Sugar daddies had better watch out. This is one smart cookie.

Who ya gonna call?

ghostbusters

And they say the media doesn’t turn kids into criminals.

In 1938 one of the most popular radio shows was a serial about haunted houses.

In the Bicton area, every young boy aged between nine and twelve would sit glued to the wireless to hear the latest episode.

So, when a rumour spread that an empty house on Canning Highway in Palmyra was haunted, it was going to be impossible to keep them away. Especially when the boys were told that there was a reward of £5 for the first person to capture the spirit.

haunted

The haunted house on Canning Highway

Around 25 of the little horrors got together, determined to become WA’s first ghostbusters.

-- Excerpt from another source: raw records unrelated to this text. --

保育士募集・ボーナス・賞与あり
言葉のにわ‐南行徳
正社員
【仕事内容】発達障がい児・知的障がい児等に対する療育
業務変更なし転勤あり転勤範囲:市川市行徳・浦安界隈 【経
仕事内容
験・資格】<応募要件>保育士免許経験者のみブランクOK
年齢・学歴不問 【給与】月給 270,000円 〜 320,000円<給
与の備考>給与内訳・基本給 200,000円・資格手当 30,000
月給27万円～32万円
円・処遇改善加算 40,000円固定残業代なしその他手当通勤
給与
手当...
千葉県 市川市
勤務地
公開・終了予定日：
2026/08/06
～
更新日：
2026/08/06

And that many eager boys, all determined to ensnare a phantom, found the house was locked. This minor detail was not going to stand in their way.

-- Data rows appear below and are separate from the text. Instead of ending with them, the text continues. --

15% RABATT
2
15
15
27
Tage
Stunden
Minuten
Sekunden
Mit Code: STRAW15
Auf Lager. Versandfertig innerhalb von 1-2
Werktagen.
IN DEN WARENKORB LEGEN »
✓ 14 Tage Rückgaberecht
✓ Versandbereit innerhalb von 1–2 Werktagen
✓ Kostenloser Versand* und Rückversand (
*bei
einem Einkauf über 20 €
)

Windows were broken, and the front door was forced open.

One poor unfortunate found himself pushed right through the French windows by the surging kids behind.

Of course, that’s not exactly what they said to the investigating police officer.

In fact, they said that they had just touched the door and it had fallen off its hinges. And when one lad had merely laid a finger on a window it had broken all by itself.

Kids, eh?

Once inside, they discovered… the ghost.

No really, they did.

Okay, it turned out to be one of their gang with a white sheet over his head, and who presumably had been the ringleader in stirring up the whole escapade in the first place.

But it was a bit like a spectre.

All the ghostbusters were too young to charge with criminal damage, but they still cost their parents a pretty penny to put the damage right.

We blame the media.

You know what gets my goat?

goat

Who are you calling a hillbilly?

Animal rights activists, look away now. Dodgy Perth presents a horrible tale of goat cruelty from 1905. The scene is Hare Street, Kalgoorlie, around 5 o’clock in the afternoon.

An elderly man, Owen O’Neill, drives his cart up to Edward Chidlow’s house and screams out that the occupant is “a EXPLETIVE DELETED murderer” and “a EXPLETIVE DELETED convict”. The old gentleman dares Edward to come out and settle this like a real man.

Receiving no response, Owen slowly pulls away, continuing to yell abuse.

What could have caused such drama? As it turns out, the death of Owen’s beloved goat.

He had owned a milch goat which much appreciated in Kal. One small girl had been so sick she could consume nothing but a little goat’s milk. Now the goat was dead, and the little girl cried all the time.

Did we forget to mention how the goat died? Edward had lured it from Owen’s premises, shot it, and cut its throat.

The heartbroken Owen walked up to the murderer and asked: “Did you kill this goat?” Edward calmly, and somewhat harshly, replied with a simple “Yes.”

After that, every time he encountered the old man, Edward put his fingers to his nose and baa-a-aa at him like his poor deceased goat.

Of course the whole thing ended up in court. Owen was found guilty of using abusive language in a public place and heavily fined, with the threat of one month’s hard labour if he failed to pay.

The goat murderer, of course, walked free. Justice? It ain’t what it used to be.